Transaction

Transaction

Il l’emmena dans un couloir déserté du château et la plaqua contre le mur, à faire tomber les tableaux et les appliques accrochés. Il la maintenait et se mit à l’embrasser de toutes ses forces. Il cherchait sa bouche pour lui fourrer sa langue, car il n’attendait que cela. Mais, sans un mot, elle tournait et retournait sa tête à droite et à gauche lui rendant impossible d’accomplir sa tâche.

Il essaya de lui donner des baisers dans le cou tellement il était épris. Elle gesticulait et se tortillait comme une anguille pour échapper à ses assauts. Il la retenait fort contre lui et le mur pour l’empêcher de partir. Il l’immobilisait pourvu qu’elle se rende. Il la palpait avec une maladresse frénétique. Ses mains, qui froissaient le vêtement, convulsaient de désir. La robe et les dentelles étaient de trop. Il n’écoutait que sa pulsion. S’il avait pu, il aurait tout arraché. Plus elle se refusait et plus il voulait la posséder. Il voulait tant qu’ils fassent l’amour.

Elle, elle contracta tout son corps qui devint froid telle la gelée hivernale à l’aube de l’aurore et raide comme une planche de bois. Il souleva ses jupons dans l’espoir qu’elle cède. Mais il sentit la forteresse imprenable.

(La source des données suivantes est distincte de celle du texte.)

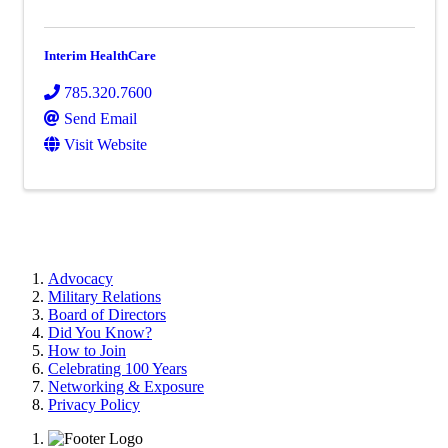
Interim HealthCare
785.320.7600
Send Email
Visit Website
Advocacy
Military Relations
Board of Directors
Did You Know?
How to Join
Celebrating 100 Years
Networking & Exposure
Privacy Policy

Son autre main, agrippée à son cou, était prête à serrer plus fort jusqu’à l’étranglement, tellement sa frustration était grande et le dominait. Face à lui, elle ne bougeait plus maintenant et se tenait digne et indomptable. Telle une porte blindée, son corps protégeait son trésor. Sans mot, elle le regardait et dans une impériale puissance ses yeux le brûlaient de mépris.

« Tu peux m’imposer ta force, tu peux me prendre et me forcer. Tu peux me souiller. Mais je me donnerai jamais à toi. »

Ce regard d’amazone le saisit et le figea dans une impuissance inextricable. Il fut alors incapable de passer en force et de fracturer son corps. Elle venait d’ériger dans son regard une barrière de feu. À bout de souffle, n’y tenant plus, il lâcha « je t’aime tellement. »

- Que sais-tu de l’amour ? 
- Je sais que je peux tout te donner. Je t’offre mon nom, mon titre, ma fortune. Si…
Il attendait sa réponse mais elle resta silencieuse et inflexible. Rongé de colère et de tristesse, il devint mesquin et menaçant.
- Je veux que tu me regardes comme tu le regardes.
Elle marqua une pointe de surprise dans son regard. Il s’engouffra alors dans la brèche.
- Oui je vous ai vu. Je t’ai vu l’embrasser et soupirer de plaisirs. Je t’ai entendu rire aux éclats sous ses baisers. Et je sais que tu es sa plume. Que t’a-t-il promis ?
- Rien.
- Tu ne seras jamais sa femme. À mes côtés, tu pourrais écrire librement pour ton plaisir.
- Tu n’as rien compris. L’amour n’est pas une transaction.
Cette réponse l’éclaboussa et il resta interdit quelques instants cherchant à la sonder plus profondément alors qu’elle lui apparaissait insaisissable.
- Pourquoi n’es-tu pas comme toutes les autres, heureuses d’être couvertes de présents ? Qui es-tu pour te penser aussi libre ?
Il desserra ses doigts de son cou et se détacha d’elle. Mais il continuait à la regarder pour tenter d’attraper l’indéchiffrable qui lui échappait.
Il en était tant impressionné qu’au fond de lui il se sentit petit garçon ébahi par cette beauté magnétique.
- Tu es le diable.
Intérieurement, elle sourit de dédain, car, derrière cette attaque piquante, elle perçut sa peur.

Là où il voyait le démon, se révélait toute la puissance d’un être profondément libre et insoumis.